> Your assignment: The reply should hold nothing except the lines from the one with "Find regions matching" through the end of the entries, duplicated exactly and with no pictures.

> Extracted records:
________

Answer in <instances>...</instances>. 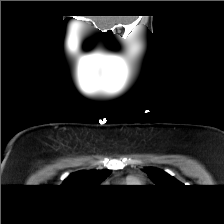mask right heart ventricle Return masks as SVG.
Masks as SVG:
<instances>
[{"label":"right heart ventricle","instance_id":"1","mask_svg":"<svg viewBox=\"0 0 224 224\" xmlns=\"http://www.w3.org/2000/svg\"><path fill=\"white\" fill-rule=\"evenodd\" d=\"M126 182H127L129 185H135V184H136V180H134L133 178L127 179Z\"/></svg>","mask_w":224,"mask_h":224}]
</instances>
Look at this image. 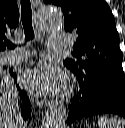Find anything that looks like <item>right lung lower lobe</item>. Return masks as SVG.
Returning a JSON list of instances; mask_svg holds the SVG:
<instances>
[{"label": "right lung lower lobe", "mask_w": 125, "mask_h": 128, "mask_svg": "<svg viewBox=\"0 0 125 128\" xmlns=\"http://www.w3.org/2000/svg\"><path fill=\"white\" fill-rule=\"evenodd\" d=\"M9 71L16 81V74L13 73L12 69H10ZM16 87L19 90L20 97L22 98L21 115L23 116L24 120H27L31 113V104L29 98L27 97V93L24 90H21L17 84Z\"/></svg>", "instance_id": "98d812e1"}]
</instances>
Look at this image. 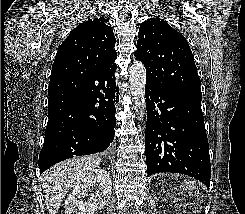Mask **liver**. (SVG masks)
<instances>
[{"label":"liver","mask_w":245,"mask_h":214,"mask_svg":"<svg viewBox=\"0 0 245 214\" xmlns=\"http://www.w3.org/2000/svg\"><path fill=\"white\" fill-rule=\"evenodd\" d=\"M98 155L63 161L48 169L41 177L46 207L50 214H58L66 193L90 171L99 167Z\"/></svg>","instance_id":"1"}]
</instances>
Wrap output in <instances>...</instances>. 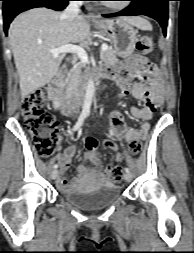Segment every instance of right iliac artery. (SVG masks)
I'll use <instances>...</instances> for the list:
<instances>
[{
  "instance_id": "obj_1",
  "label": "right iliac artery",
  "mask_w": 194,
  "mask_h": 253,
  "mask_svg": "<svg viewBox=\"0 0 194 253\" xmlns=\"http://www.w3.org/2000/svg\"><path fill=\"white\" fill-rule=\"evenodd\" d=\"M87 115H88V113L85 112V111H83V112L80 114V116H79V118H78V121L76 122V124H75L74 127H73V131H77V130L82 126V124H83L85 118L87 117ZM53 168H54V169H57V168H58V165L55 164V165L53 166Z\"/></svg>"
}]
</instances>
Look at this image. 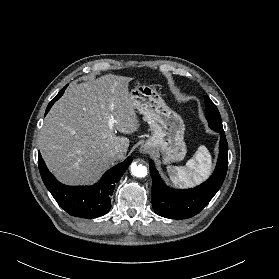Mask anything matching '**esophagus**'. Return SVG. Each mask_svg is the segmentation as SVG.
<instances>
[{"mask_svg": "<svg viewBox=\"0 0 279 279\" xmlns=\"http://www.w3.org/2000/svg\"><path fill=\"white\" fill-rule=\"evenodd\" d=\"M141 152L142 153H148V148L146 146H142Z\"/></svg>", "mask_w": 279, "mask_h": 279, "instance_id": "1", "label": "esophagus"}]
</instances>
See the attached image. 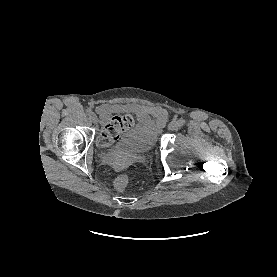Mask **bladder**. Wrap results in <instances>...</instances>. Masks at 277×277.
Listing matches in <instances>:
<instances>
[{"mask_svg": "<svg viewBox=\"0 0 277 277\" xmlns=\"http://www.w3.org/2000/svg\"><path fill=\"white\" fill-rule=\"evenodd\" d=\"M159 128L152 120L141 119L111 147L114 152L145 153L156 144Z\"/></svg>", "mask_w": 277, "mask_h": 277, "instance_id": "bladder-1", "label": "bladder"}]
</instances>
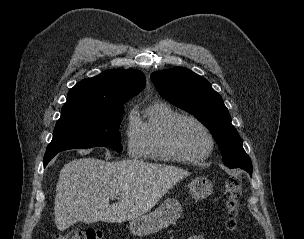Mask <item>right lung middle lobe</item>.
Segmentation results:
<instances>
[{
	"instance_id": "1",
	"label": "right lung middle lobe",
	"mask_w": 304,
	"mask_h": 239,
	"mask_svg": "<svg viewBox=\"0 0 304 239\" xmlns=\"http://www.w3.org/2000/svg\"><path fill=\"white\" fill-rule=\"evenodd\" d=\"M123 106L62 112L46 153L106 146L121 151L119 125Z\"/></svg>"
}]
</instances>
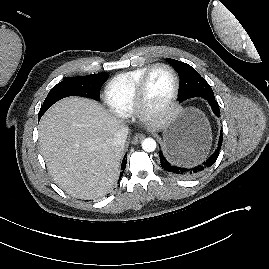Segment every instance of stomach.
I'll return each mask as SVG.
<instances>
[{"label": "stomach", "instance_id": "1", "mask_svg": "<svg viewBox=\"0 0 269 269\" xmlns=\"http://www.w3.org/2000/svg\"><path fill=\"white\" fill-rule=\"evenodd\" d=\"M163 130L164 152L181 163H198L209 148V124L198 109H176Z\"/></svg>", "mask_w": 269, "mask_h": 269}]
</instances>
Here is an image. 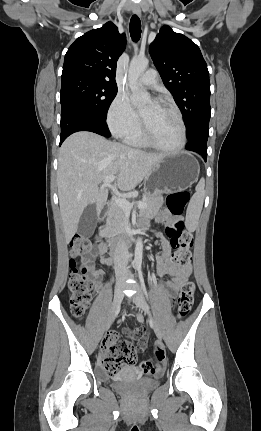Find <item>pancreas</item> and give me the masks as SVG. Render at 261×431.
<instances>
[{
  "mask_svg": "<svg viewBox=\"0 0 261 431\" xmlns=\"http://www.w3.org/2000/svg\"><path fill=\"white\" fill-rule=\"evenodd\" d=\"M141 202L146 203V207L140 210V214L149 216L159 211L164 204V199L160 194L144 195ZM127 218V211L113 203L107 212V224L104 233L107 236H112L114 233L122 232Z\"/></svg>",
  "mask_w": 261,
  "mask_h": 431,
  "instance_id": "1",
  "label": "pancreas"
}]
</instances>
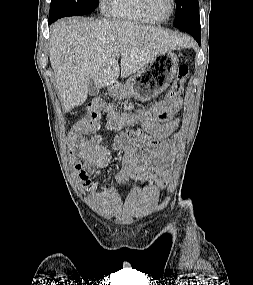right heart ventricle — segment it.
I'll return each mask as SVG.
<instances>
[{
    "label": "right heart ventricle",
    "mask_w": 253,
    "mask_h": 285,
    "mask_svg": "<svg viewBox=\"0 0 253 285\" xmlns=\"http://www.w3.org/2000/svg\"><path fill=\"white\" fill-rule=\"evenodd\" d=\"M106 10L112 17L128 22L149 23L141 10L140 0H106Z\"/></svg>",
    "instance_id": "e07e8e85"
}]
</instances>
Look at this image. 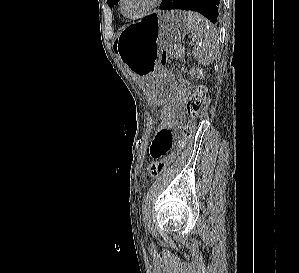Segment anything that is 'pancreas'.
Returning <instances> with one entry per match:
<instances>
[{
	"instance_id": "cf45deb5",
	"label": "pancreas",
	"mask_w": 299,
	"mask_h": 273,
	"mask_svg": "<svg viewBox=\"0 0 299 273\" xmlns=\"http://www.w3.org/2000/svg\"><path fill=\"white\" fill-rule=\"evenodd\" d=\"M178 56H182V53H179V55Z\"/></svg>"
}]
</instances>
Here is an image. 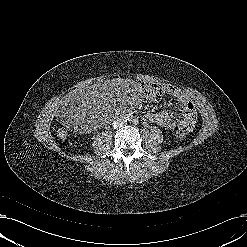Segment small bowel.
<instances>
[{"mask_svg": "<svg viewBox=\"0 0 247 247\" xmlns=\"http://www.w3.org/2000/svg\"><path fill=\"white\" fill-rule=\"evenodd\" d=\"M154 84L158 87L160 96L168 94L172 96L178 103V109L183 115V119L176 120L170 113L166 111L151 112L147 114V119L158 126L166 129L184 128L188 132L192 131L196 124V112L193 102L176 86L165 83H144ZM158 99V98H157ZM155 99V100H157ZM150 100V101H155Z\"/></svg>", "mask_w": 247, "mask_h": 247, "instance_id": "small-bowel-1", "label": "small bowel"}]
</instances>
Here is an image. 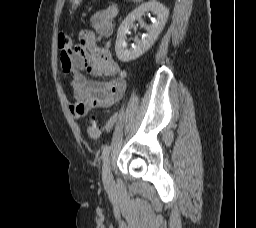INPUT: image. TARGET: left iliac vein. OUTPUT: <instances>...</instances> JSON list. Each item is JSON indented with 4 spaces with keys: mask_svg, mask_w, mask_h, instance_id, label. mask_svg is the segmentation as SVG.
I'll return each mask as SVG.
<instances>
[{
    "mask_svg": "<svg viewBox=\"0 0 256 228\" xmlns=\"http://www.w3.org/2000/svg\"><path fill=\"white\" fill-rule=\"evenodd\" d=\"M102 177H103V182L106 186H111L113 184V176L111 172L110 161L108 158L104 160Z\"/></svg>",
    "mask_w": 256,
    "mask_h": 228,
    "instance_id": "left-iliac-vein-1",
    "label": "left iliac vein"
}]
</instances>
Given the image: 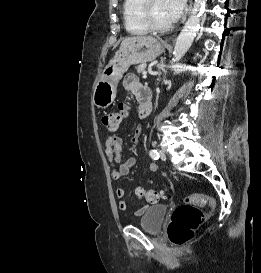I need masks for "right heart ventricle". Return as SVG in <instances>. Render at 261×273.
<instances>
[{
  "instance_id": "obj_1",
  "label": "right heart ventricle",
  "mask_w": 261,
  "mask_h": 273,
  "mask_svg": "<svg viewBox=\"0 0 261 273\" xmlns=\"http://www.w3.org/2000/svg\"><path fill=\"white\" fill-rule=\"evenodd\" d=\"M143 0H124L123 22L126 31L132 35H143L149 29L141 19V5Z\"/></svg>"
}]
</instances>
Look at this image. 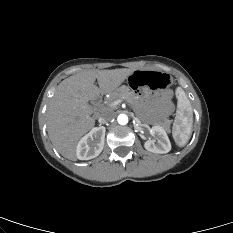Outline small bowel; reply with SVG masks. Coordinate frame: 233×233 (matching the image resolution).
Instances as JSON below:
<instances>
[{"mask_svg": "<svg viewBox=\"0 0 233 233\" xmlns=\"http://www.w3.org/2000/svg\"><path fill=\"white\" fill-rule=\"evenodd\" d=\"M158 105H159L160 110L164 114L170 113V111L172 110L171 94L166 93L162 98H160L158 100Z\"/></svg>", "mask_w": 233, "mask_h": 233, "instance_id": "1", "label": "small bowel"}]
</instances>
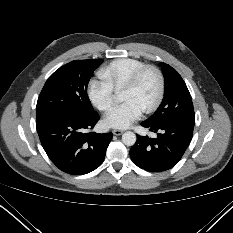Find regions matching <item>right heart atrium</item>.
Returning <instances> with one entry per match:
<instances>
[{"mask_svg":"<svg viewBox=\"0 0 233 233\" xmlns=\"http://www.w3.org/2000/svg\"><path fill=\"white\" fill-rule=\"evenodd\" d=\"M90 102L101 112H109L115 103L113 88L104 80L93 78L87 85Z\"/></svg>","mask_w":233,"mask_h":233,"instance_id":"1","label":"right heart atrium"}]
</instances>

________

> Task solution:
Find regions matching <item>right heart atrium</item>.
Returning <instances> with one entry per match:
<instances>
[{"mask_svg":"<svg viewBox=\"0 0 233 233\" xmlns=\"http://www.w3.org/2000/svg\"><path fill=\"white\" fill-rule=\"evenodd\" d=\"M90 102L101 112H109L115 103L113 88L104 80L93 78L87 85Z\"/></svg>","mask_w":233,"mask_h":233,"instance_id":"1","label":"right heart atrium"}]
</instances>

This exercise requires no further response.